PROVIDED DATA →
● ● ● ● ●

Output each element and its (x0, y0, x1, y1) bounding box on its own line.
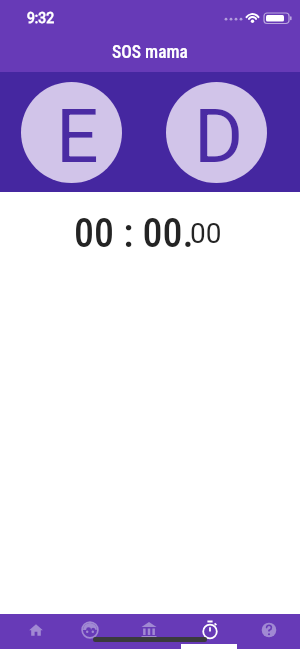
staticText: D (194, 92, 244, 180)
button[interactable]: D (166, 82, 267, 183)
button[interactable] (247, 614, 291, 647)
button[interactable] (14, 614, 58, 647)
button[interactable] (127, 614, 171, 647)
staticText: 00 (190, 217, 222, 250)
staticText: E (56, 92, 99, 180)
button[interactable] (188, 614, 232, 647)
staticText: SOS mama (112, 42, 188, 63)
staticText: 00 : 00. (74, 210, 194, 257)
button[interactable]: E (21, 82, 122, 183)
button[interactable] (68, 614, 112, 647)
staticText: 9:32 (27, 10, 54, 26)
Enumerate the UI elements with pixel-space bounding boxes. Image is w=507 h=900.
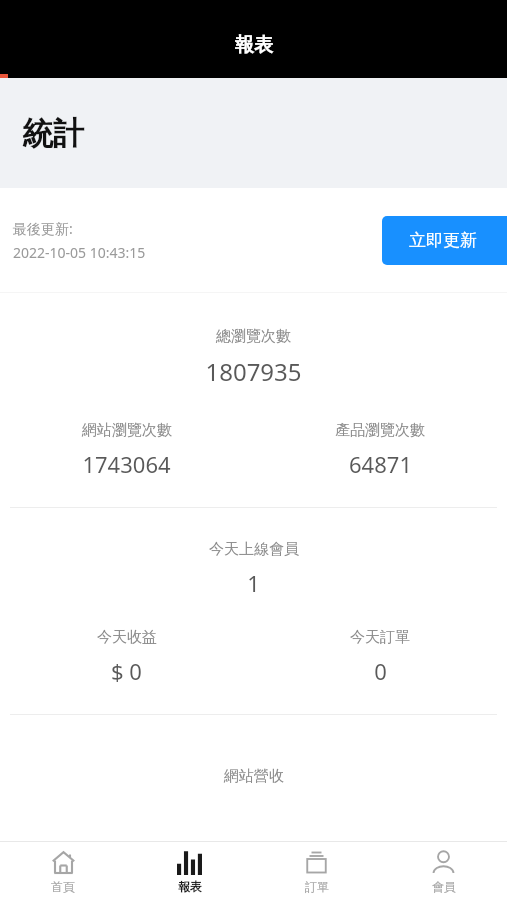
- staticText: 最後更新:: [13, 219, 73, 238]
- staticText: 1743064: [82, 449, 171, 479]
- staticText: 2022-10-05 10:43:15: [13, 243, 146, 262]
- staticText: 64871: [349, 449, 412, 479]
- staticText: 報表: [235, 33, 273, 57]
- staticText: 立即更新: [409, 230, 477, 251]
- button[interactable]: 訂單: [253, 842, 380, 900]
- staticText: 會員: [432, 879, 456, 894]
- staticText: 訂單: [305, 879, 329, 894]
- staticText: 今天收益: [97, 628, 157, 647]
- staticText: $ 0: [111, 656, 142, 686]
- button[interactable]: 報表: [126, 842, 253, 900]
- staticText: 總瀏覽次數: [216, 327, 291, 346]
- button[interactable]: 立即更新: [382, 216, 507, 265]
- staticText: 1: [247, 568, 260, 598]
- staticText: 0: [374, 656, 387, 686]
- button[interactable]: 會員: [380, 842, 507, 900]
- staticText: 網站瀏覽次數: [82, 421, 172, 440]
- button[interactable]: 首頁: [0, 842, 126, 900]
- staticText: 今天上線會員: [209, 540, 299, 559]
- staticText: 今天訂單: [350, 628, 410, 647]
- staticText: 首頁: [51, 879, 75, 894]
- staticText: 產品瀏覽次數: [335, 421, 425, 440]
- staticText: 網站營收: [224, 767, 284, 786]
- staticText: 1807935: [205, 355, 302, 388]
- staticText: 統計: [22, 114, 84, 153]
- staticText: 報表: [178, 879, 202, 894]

● ● ● ● ●

WHAT YOU ARE ASKED TO DO →
What is needed here is an exact copy of all the entries, without the pictures.

ANSWER SECTION →
Output each element and its (x0, y0, x1, y1) bounding box on its own line.
staticText: D (194, 92, 244, 180)
button[interactable]: D (166, 82, 267, 183)
button[interactable] (247, 614, 291, 647)
button[interactable] (14, 614, 58, 647)
button[interactable] (127, 614, 171, 647)
staticText: 00 (190, 217, 222, 250)
staticText: E (56, 92, 99, 180)
button[interactable] (188, 614, 232, 647)
staticText: SOS mama (112, 42, 188, 63)
staticText: 00 : 00. (74, 210, 194, 257)
button[interactable]: E (21, 82, 122, 183)
button[interactable] (68, 614, 112, 647)
staticText: 9:32 (27, 10, 54, 26)
Enumerate the UI elements with pixel-space bounding boxes. Image is w=507 h=900.
- staticText: 最後更新:: [13, 219, 73, 238]
- staticText: 1743064: [82, 449, 171, 479]
- staticText: 2022-10-05 10:43:15: [13, 243, 146, 262]
- staticText: 64871: [349, 449, 412, 479]
- staticText: 報表: [235, 33, 273, 57]
- staticText: 立即更新: [409, 230, 477, 251]
- button[interactable]: 訂單: [253, 842, 380, 900]
- staticText: 會員: [432, 879, 456, 894]
- staticText: 訂單: [305, 879, 329, 894]
- staticText: 今天收益: [97, 628, 157, 647]
- staticText: $ 0: [111, 656, 142, 686]
- button[interactable]: 報表: [126, 842, 253, 900]
- staticText: 總瀏覽次數: [216, 327, 291, 346]
- button[interactable]: 立即更新: [382, 216, 507, 265]
- staticText: 1: [247, 568, 260, 598]
- staticText: 0: [374, 656, 387, 686]
- button[interactable]: 會員: [380, 842, 507, 900]
- staticText: 網站瀏覽次數: [82, 421, 172, 440]
- button[interactable]: 首頁: [0, 842, 126, 900]
- staticText: 今天上線會員: [209, 540, 299, 559]
- staticText: 今天訂單: [350, 628, 410, 647]
- staticText: 首頁: [51, 879, 75, 894]
- staticText: 產品瀏覽次數: [335, 421, 425, 440]
- staticText: 網站營收: [224, 767, 284, 786]
- staticText: 1807935: [205, 355, 302, 388]
- staticText: 統計: [22, 114, 84, 153]
- staticText: 報表: [178, 879, 202, 894]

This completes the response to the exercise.